Exercise: The span to be transcribed begins with the line that contains "Смотреть весь раздел" and ends with the last line of the listing; copy it exactly and include nothing else.

Source data:
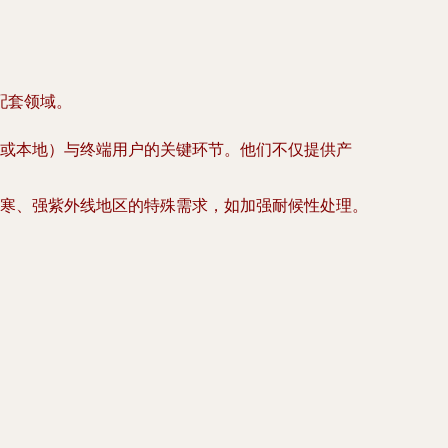
配套领域。
或本地）与终端用户的关键环节。他们不仅提供产
寒、强紫外线地区的特殊需求，如加强耐候性处理。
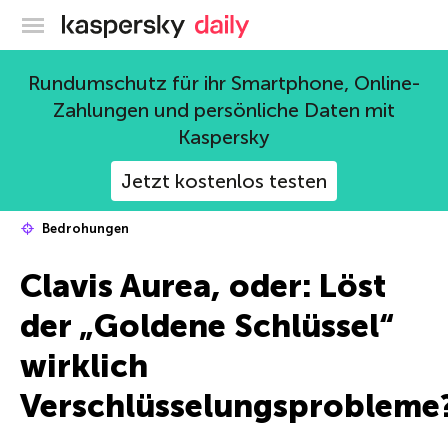
Offizieller Blog von Kaspersky
Rundumschutz für ihr Smartphone, Online-
Zahlungen und persönliche Daten mit
Kaspersky
Jetzt kostenlos testen
Bedrohungen
Clavis Aurea, oder: Löst
der „Goldene Schlüssel“
wirklich
Verschlüsselungsprobleme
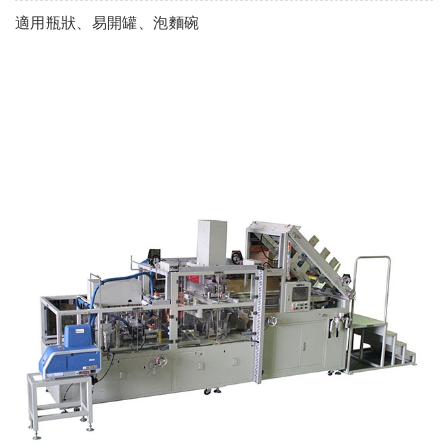
適用瓶狀、易開罐、泡麵碗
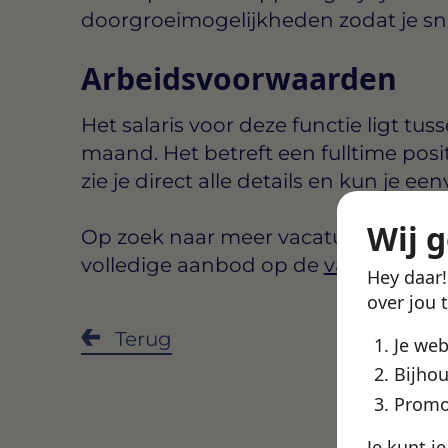
doorgroeimogelijkheden zodat je snel 
Arbeidsvoorwaarden
Het salaris voor deze functie ligt tus
maand
. Het betreft een
fulltime
posi
zie je direct alle details en kun je een
Wij 
Op zoek naar meer vacatures in Gro
volledige aanbod op de
vacatures G
Hey daar
over jou 
Deel de
Terug
Je we
Bijhou
Promo
Je kunt j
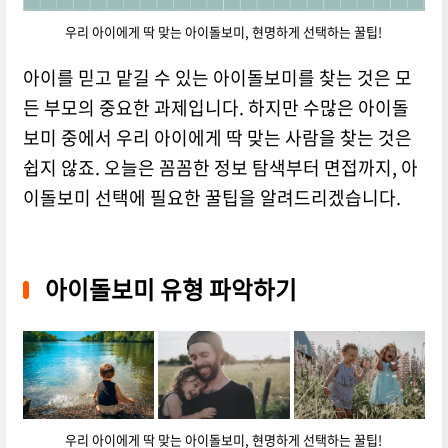
우리 아이에게 딱 맞는 아이돌보미, 현명하게 선택하는 꿀팁!
아이를 믿고 맡길 수 있는 아이돌보미를 찾는 것은 모
든 부모의 중요한 과제입니다.
하지만 수많은 아이돌
보미 중에서 우리 아이에게 딱 맞는 사람을 찾는 것은
쉽지 않죠.
오늘은 꼼꼼한 정보 탐색부터 면접까지,
아
이돌보미 선택에 필요한 꿀팁을 알려드리겠습니다.
아이돌보미 유형 파악하기
우리 아이에게 딱 맞는 아이돌보미, 현명하게 선택하는 꿀팁!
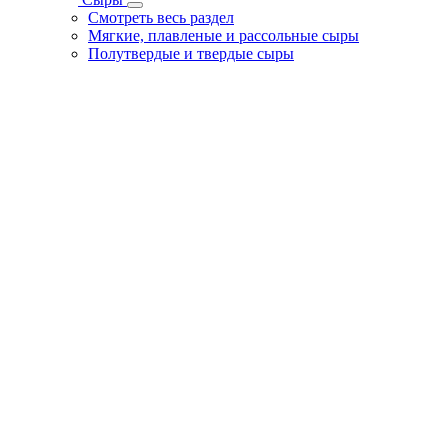
Смотреть весь раздел
Мягкие, плавленые и рассольные сыры
Полутвердые и твердые сыры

Solution:
Смотреть весь раздел
Мягкие, плавленые и рассольные сыры
Полутвердые и твердые сыры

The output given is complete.